With all the focus on will the Federal Reserve signal stronger tapering measures this week, I thought it is a good time to review how the market has arrived at this fixation on Fed policy as we approach mid-year 2013. In doing the review, it became evident that the investment world, at least as it relates to the inter-action between the U.S. and Japan, is acting differently than it has over the past 20-30 years. Since the beginning of the year investors have witnessed some significant policy moves on the fiscal and monetary front in both the U.S. and Japan.
At the beginning of the year, Ben Bernanke's Federal Reserve began implementation of its $85B a month Treasury buying spree that is forecast to last the entire year of 2013. In addition to the monetary policy, the U.S. government has taken steps to tighten its budget through tax increases and budget cuts. The net impact of the fiscal changes has been to slow the need for the level of new U.S. Treasury issuance over the first half of 2013. The combination of lack of supply of U.S. Treasuries for investment and the increase in monetary supply through bond purchases by the Federal Reserve has created a scenario in the U.S. market from January to May in which too much money has been chasing too few investments, and stocks have increased dramatically over the first half of the year. From a chart standpoint the rise is exponential.
But there are players other than the Fed in the unfolding saga of central bank driven economic policies around the world. And the most active player from a policy change standpoint in the first half of this year has been the Bank of Japan's monetary policy in conjunction with Shinzo Abe's announced fiscal stimulus package. The Bank of Japan announced on April 4, 2013, that it would target an increase in its monetary base of $60-70T yen a year and do whatever it takes to hit an inflation target of 2% a year.
The combined moves of the BOJ and the U.S. Federal Reserve have had a jolting impact on the value of the two country's stock markets.
Both the S&P500 and Nikkei are up significantly in the first half of the year, with the Nikkei (JP:NIK) (NYSEARCA:DXJ)(EWJ) suffering a major 20% correction after its rapid ascent recently. Likewise there has been increasing volatility in the value of the USD relative to the yen. It seems rational that policy moves by central banks that remove certain stores of value from the market such as government bonds will cause cash assets to seek other markets for investment. So, a front-running trade to bid up the stock markets in the U.S. and Japan in advance of actual policy implementation seems a natural market action. But the real anomaly in the recent trading activity has been in the about face move in the USDJPY from weakening to sudden strengthening. (NYSEARCA:FXY) (NYSEARCA:JYN)

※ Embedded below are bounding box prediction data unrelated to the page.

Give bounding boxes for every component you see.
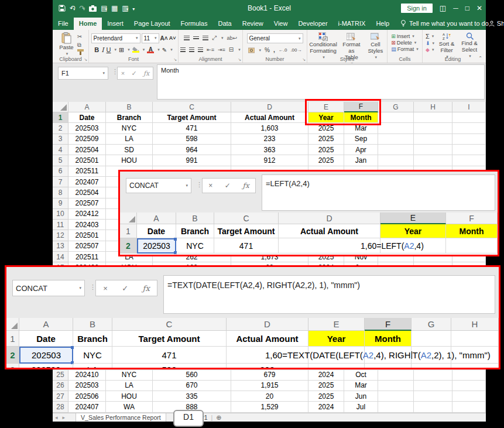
cell-G28[interactable] — [378, 402, 414, 412]
align-bottom-icon[interactable] — [203, 36, 208, 40]
cell-D27[interactable]: 20 — [231, 391, 308, 402]
row-header-25[interactable]: 25 — [53, 370, 68, 381]
cell-D5[interactable]: 912 — [231, 155, 308, 166]
cell-A4[interactable]: 202504 — [68, 145, 106, 155]
cell-B28[interactable]: WA — [106, 402, 153, 412]
cell-G25[interactable] — [378, 370, 414, 381]
cell-B27[interactable]: HOU — [106, 391, 153, 402]
cell-E1[interactable]: Year — [308, 112, 344, 123]
cell-C5[interactable]: 991 — [153, 155, 231, 166]
customize-qat-icon[interactable]: ▾ — [132, 5, 135, 12]
inset2-insert-function-icon[interactable]: ƒx — [143, 284, 150, 293]
column-header-I[interactable]: I — [452, 102, 486, 112]
cell-D1[interactable]: Actual Amount — [227, 331, 308, 347]
cell-A5[interactable]: 202501 — [68, 155, 106, 166]
sort-filter-button[interactable]: AZ Sort & Filter▾ — [436, 32, 457, 60]
row-header-4[interactable]: 4 — [53, 145, 68, 155]
column-header-H[interactable]: H — [451, 318, 499, 331]
column-header-C[interactable]: C — [214, 213, 279, 224]
cell-D4[interactable]: 363 — [231, 145, 308, 155]
paste-dropdown-icon[interactable]: ▾ — [66, 52, 68, 56]
collapse-ribbon-icon[interactable]: ⌃ — [478, 56, 482, 61]
cell-H3[interactable] — [451, 364, 499, 369]
camera-icon[interactable] — [89, 5, 97, 12]
row-header-11[interactable]: 11 — [53, 220, 68, 230]
cell-D1[interactable]: Actual Amount — [231, 112, 308, 123]
inset1-cancel-icon[interactable]: × — [208, 182, 212, 190]
decrease-indent-icon[interactable]: ⇤≡ — [207, 47, 214, 53]
increase-decimal-icon[interactable]: ←.0 — [279, 47, 287, 53]
borders-dropdown-icon[interactable]: ▾ — [128, 47, 130, 52]
cell-H1[interactable] — [414, 112, 452, 123]
comma-style-icon[interactable]: , — [273, 47, 275, 53]
inset1-formula-input[interactable]: =LEFT(A2,4) — [262, 174, 495, 211]
cell-G1[interactable] — [378, 112, 414, 123]
insert-cells-button[interactable]: ⊞Insert▾ — [391, 33, 419, 39]
cell-D2[interactable]: 1,60=LEFT(A2,4) — [279, 238, 380, 254]
cell-A14[interactable]: 202511 — [68, 252, 106, 262]
maximize-button[interactable]: □ — [465, 5, 469, 12]
cell-C2[interactable]: 471 — [153, 123, 231, 133]
cell-I25[interactable] — [452, 370, 486, 381]
cell-B2[interactable]: NYC — [106, 123, 153, 133]
column-header-H[interactable]: H — [414, 102, 452, 112]
cell-A10[interactable]: 202412 — [68, 209, 106, 220]
select-all-corner[interactable] — [120, 213, 137, 224]
cell-F2[interactable] — [446, 238, 498, 254]
phonetic-dropdown-icon[interactable]: ▾ — [170, 47, 173, 52]
font-dialog-launcher-icon[interactable]: ↘ — [173, 57, 177, 62]
row-header-3[interactable]: 3 — [6, 364, 19, 369]
ribbon-tab-home[interactable]: Home — [74, 18, 102, 30]
align-left-icon[interactable] — [180, 47, 186, 52]
number-dialog-launcher-icon[interactable]: ↘ — [302, 57, 306, 62]
cell-C3[interactable]: 598 — [112, 364, 227, 369]
cell-D2[interactable]: 1,603 — [231, 123, 308, 133]
row-header-12[interactable]: 12 — [53, 230, 68, 241]
column-header-E[interactable]: E — [308, 102, 344, 112]
qat-rows-icon[interactable]: ▤▾ — [101, 5, 107, 12]
undo-icon[interactable]: ↶▾ — [70, 5, 76, 12]
column-header-D[interactable]: D — [231, 102, 308, 112]
cell-A2[interactable]: 202503 — [68, 123, 106, 133]
cell-C1[interactable]: Target Amount — [112, 331, 227, 347]
cell-C1[interactable]: Target Amount — [153, 112, 231, 123]
cell-A9[interactable]: 202507 — [68, 198, 106, 209]
ribbon-tab-page-layout[interactable]: Page Layout — [129, 18, 176, 30]
cell-I27[interactable] — [452, 391, 486, 402]
cell-C26[interactable]: 670 — [153, 381, 231, 391]
ribbon-tab-developer[interactable]: Developer — [293, 18, 332, 30]
cell-F3[interactable] — [365, 364, 412, 369]
cell-H27[interactable] — [414, 391, 452, 402]
font-size-select[interactable]: 11▾ — [142, 33, 159, 43]
name-box-dropdown-icon[interactable]: ▾ — [102, 71, 105, 76]
row-header-8[interactable]: 8 — [53, 187, 68, 198]
column-header-E[interactable]: E — [380, 213, 446, 224]
ribbon-tab-review[interactable]: Review — [237, 18, 269, 30]
cell-E28[interactable]: 2024 — [308, 402, 344, 412]
cell-A12[interactable]: 202501 — [68, 230, 106, 241]
row-header-6[interactable]: 6 — [53, 166, 68, 177]
column-header-F[interactable]: F — [446, 213, 498, 224]
cell-B1[interactable]: Branch — [73, 331, 112, 347]
underline-dropdown-icon[interactable]: ▾ — [115, 47, 117, 52]
qat-paste-special-icon[interactable]: ▥▾ — [122, 5, 128, 12]
cell-E1[interactable]: Year — [380, 224, 446, 238]
fill-color-icon[interactable] — [132, 47, 139, 53]
inset2-cancel-icon[interactable]: × — [103, 284, 108, 293]
cell-B26[interactable]: LA — [106, 381, 153, 391]
row-header-1[interactable]: 1 — [6, 331, 19, 347]
shrink-font-icon[interactable]: A˅ — [169, 35, 176, 41]
column-header-C[interactable]: C — [153, 102, 231, 112]
cell-A2[interactable]: 202503 — [137, 238, 176, 254]
align-right-icon[interactable] — [198, 47, 203, 52]
merge-dropdown-icon[interactable]: ▾ — [238, 47, 241, 52]
column-header-A[interactable]: A — [68, 102, 106, 112]
cell-A2[interactable]: 202503 — [19, 347, 73, 364]
cell-G27[interactable] — [378, 391, 414, 402]
cell-B5[interactable]: HOU — [106, 155, 153, 166]
autosum-button[interactable]: Σ▾ — [426, 33, 434, 40]
column-header-B[interactable]: B — [176, 213, 214, 224]
row-header-28[interactable]: 28 — [53, 402, 68, 412]
cell-G3[interactable] — [378, 134, 414, 145]
delete-cells-button[interactable]: ⊠Delete▾ — [391, 40, 419, 46]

It is the divergence of the yen at this time, June 2013, that needs better understanding. From a policy standpoint, the Japanese government is on paper being far more aggressive in relative terms than the U.S. with its monetary policy; and the program is projected to go beyond the timeframe that the Federal Reserve has currently projected. Although if you really review the history, the Fed is always undertaking some form of monetary operation. With the Federal Reserve starting to signal that it will scale back monetary operations, the expected tightening, when combined with a tighter U.S. fiscal policy should have market expectations pushing the yen to an even weaker valuation. But the opposite, at least since mid-May, has been happening.

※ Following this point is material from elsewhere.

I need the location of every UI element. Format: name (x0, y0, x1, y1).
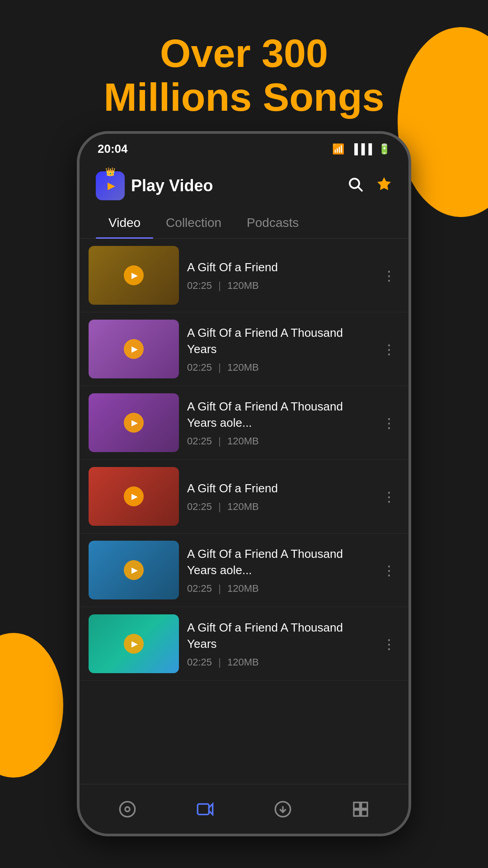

Is this a simple retracement of a market that has gotten ahead of itself? Or, is there something going on that is being driven by the dueling Central Bank policies that is leading to a different outcome than what front-running market players such as hedge funds have been anticipating? The data that I have been watching for the first half of the year may surprise you.

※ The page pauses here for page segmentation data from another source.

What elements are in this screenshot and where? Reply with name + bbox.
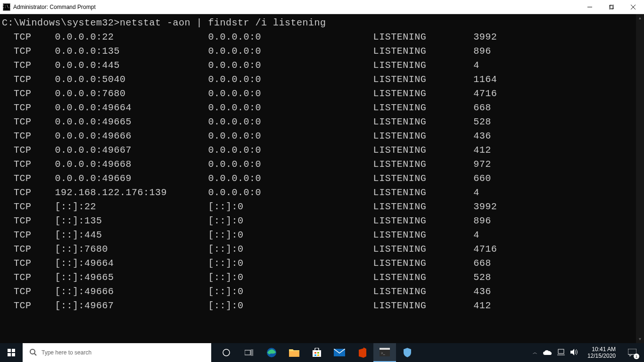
netstat-row: TCP 0.0.0.0:7680 0.0.0.0:0 LISTENING 471… [2, 87, 636, 101]
vertical-scrollbar[interactable]: ▲ ▼ [636, 14, 644, 343]
edge-app[interactable] [260, 343, 283, 362]
start-button[interactable] [0, 343, 23, 362]
clock-date: 12/15/2020 [587, 353, 616, 359]
mail-icon [334, 349, 345, 356]
clock-time: 10:41 AM [592, 346, 616, 353]
explorer-app[interactable] [283, 343, 305, 362]
netstat-row: TCP 0.0.0.0:49668 0.0.0.0:0 LISTENING 97… [2, 157, 636, 172]
tray-icons: ︿ [529, 349, 582, 357]
misc-app[interactable] [396, 343, 419, 362]
netstat-row: TCP [::]:49667 [::]:0 LISTENING 412 [2, 299, 636, 313]
netstat-row: TCP 0.0.0.0:135 0.0.0.0:0 LISTENING 896 [2, 44, 636, 58]
store-icon [312, 348, 322, 357]
network-icon[interactable] [557, 349, 565, 357]
netstat-row: TCP [::]:49664 [::]:0 LISTENING 668 [2, 256, 636, 271]
tray-overflow-icon[interactable]: ︿ [533, 349, 537, 356]
svg-line-10 [34, 354, 36, 355]
svg-rect-8 [12, 353, 15, 356]
netstat-row: TCP 0.0.0.0:49667 0.0.0.0:0 LISTENING 41… [2, 143, 636, 157]
netstat-row: TCP [::]:49665 [::]:0 LISTENING 528 [2, 271, 636, 285]
svg-rect-7 [8, 353, 11, 356]
svg-rect-26 [558, 349, 564, 354]
action-center-button[interactable]: 1 [621, 343, 643, 362]
svg-rect-17 [313, 350, 321, 357]
volume-icon[interactable] [570, 349, 578, 357]
office-app[interactable] [351, 343, 373, 362]
svg-rect-20 [314, 354, 316, 356]
netstat-row: TCP [::]:7680 [::]:0 LISTENING 4716 [2, 242, 636, 256]
edge-icon [266, 347, 277, 358]
svg-rect-19 [317, 352, 319, 354]
netstat-row: TCP 0.0.0.0:49669 0.0.0.0:0 LISTENING 66… [2, 172, 636, 186]
svg-text:>_: >_ [381, 351, 386, 355]
svg-rect-12 [245, 350, 250, 355]
netstat-row: TCP 0.0.0.0:49664 0.0.0.0:0 LISTENING 66… [2, 101, 636, 115]
system-tray: ︿ 10:41 AM 12/15/2020 1 [529, 343, 644, 362]
cmd-window: C:\. Administrator: Command Prompt C:\Wi… [0, 0, 644, 362]
svg-point-9 [30, 349, 35, 354]
scroll-down-arrow[interactable]: ▼ [636, 335, 644, 343]
office-icon [358, 347, 366, 358]
svg-rect-6 [12, 349, 15, 352]
minimize-button[interactable] [579, 0, 601, 14]
windows-icon [8, 349, 15, 356]
svg-rect-21 [317, 354, 319, 356]
netstat-row: TCP 192.168.122.176:139 0.0.0.0:0 LISTEN… [2, 186, 636, 200]
svg-point-11 [223, 349, 230, 356]
cortana-button[interactable] [215, 343, 238, 362]
cmd-taskbar-icon: >_ [380, 348, 390, 356]
clock[interactable]: 10:41 AM 12/15/2020 [584, 346, 619, 359]
store-app[interactable] [305, 343, 328, 362]
window-title: Administrator: Command Prompt [13, 4, 96, 10]
terminal-area[interactable]: C:\Windows\system32>netstat -aon | finds… [0, 14, 644, 343]
netstat-row: TCP [::]:135 [::]:0 LISTENING 896 [2, 214, 636, 228]
svg-rect-1 [609, 6, 613, 9]
cmd-taskbar-app[interactable]: >_ [373, 343, 396, 362]
terminal-output[interactable]: C:\Windows\system32>netstat -aon | finds… [0, 14, 636, 343]
task-view-icon [245, 349, 253, 356]
cmd-icon: C:\. [3, 3, 10, 11]
prompt-line: C:\Windows\system32>netstat -aon | finds… [2, 16, 636, 30]
shield-icon [403, 348, 412, 357]
maximize-button[interactable] [601, 0, 622, 14]
netstat-row: TCP 0.0.0.0:22 0.0.0.0:0 LISTENING 3992 [2, 30, 636, 44]
titlebar-left: C:\. Administrator: Command Prompt [0, 3, 96, 11]
folder-icon [289, 348, 299, 357]
netstat-row: TCP 0.0.0.0:49666 0.0.0.0:0 LISTENING 43… [2, 129, 636, 143]
search-icon [29, 348, 37, 357]
svg-marker-28 [570, 349, 574, 355]
netstat-row: TCP [::]:445 [::]:0 LISTENING 4 [2, 228, 636, 242]
cortana-icon [222, 348, 231, 357]
svg-rect-24 [380, 348, 390, 350]
mail-app[interactable] [328, 343, 351, 362]
task-view-button[interactable] [238, 343, 260, 362]
search-placeholder: Type here to search [41, 349, 91, 356]
netstat-row: TCP [::]:49666 [::]:0 LISTENING 436 [2, 285, 636, 299]
netstat-row: TCP 0.0.0.0:5040 0.0.0.0:0 LISTENING 116… [2, 73, 636, 87]
netstat-row: TCP 0.0.0.0:49665 0.0.0.0:0 LISTENING 52… [2, 115, 636, 129]
taskbar-apps: >_ [215, 343, 419, 362]
scroll-up-arrow[interactable]: ▲ [636, 14, 644, 22]
window-controls [579, 0, 644, 14]
titlebar[interactable]: C:\. Administrator: Command Prompt [0, 0, 644, 14]
notification-badge: 1 [634, 354, 639, 359]
svg-rect-16 [289, 351, 299, 357]
taskbar: Type here to search [0, 343, 644, 362]
svg-rect-2 [610, 5, 614, 8]
svg-rect-18 [314, 352, 316, 354]
onedrive-icon[interactable] [543, 349, 552, 356]
netstat-row: TCP 0.0.0.0:445 0.0.0.0:0 LISTENING 4 [2, 58, 636, 73]
search-box[interactable]: Type here to search [23, 343, 211, 362]
close-button[interactable] [622, 0, 644, 14]
svg-rect-5 [8, 349, 11, 352]
netstat-row: TCP [::]:22 [::]:0 LISTENING 3992 [2, 200, 636, 214]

Important to Examine the Data - Not Assume
The paradigm that investors have used for years in the inter-relationship of the U.S. and Japanese markets is that excess capital in Japan will seek other capital markets for investment in order to maintain a relatively weak yen in support of Japan's export industries. As the discussion of monetary and fiscal policy changes in Japan was under way late last year, not surprisingly stock markets began to bid up prices in anticipation of the expected outcome. In the case of Japan's fiscal and monetary actions, the expectation was for a weakening of the yen caused by an outflow of capital generated by a much looser monetary policy.
Based on the expected market relationships, the S&P500 (NYSEARCA:SPY) and the USDJPY have traded with an almost 1:1 correlation from February 1, 2013, until June 7, 2013, (actually the relationship is strong all the way back to November 15, 2012). During the week after June 7, the correlation finally broke down. It remains to be seen whether it is a temporary respite, or a signal for future concern.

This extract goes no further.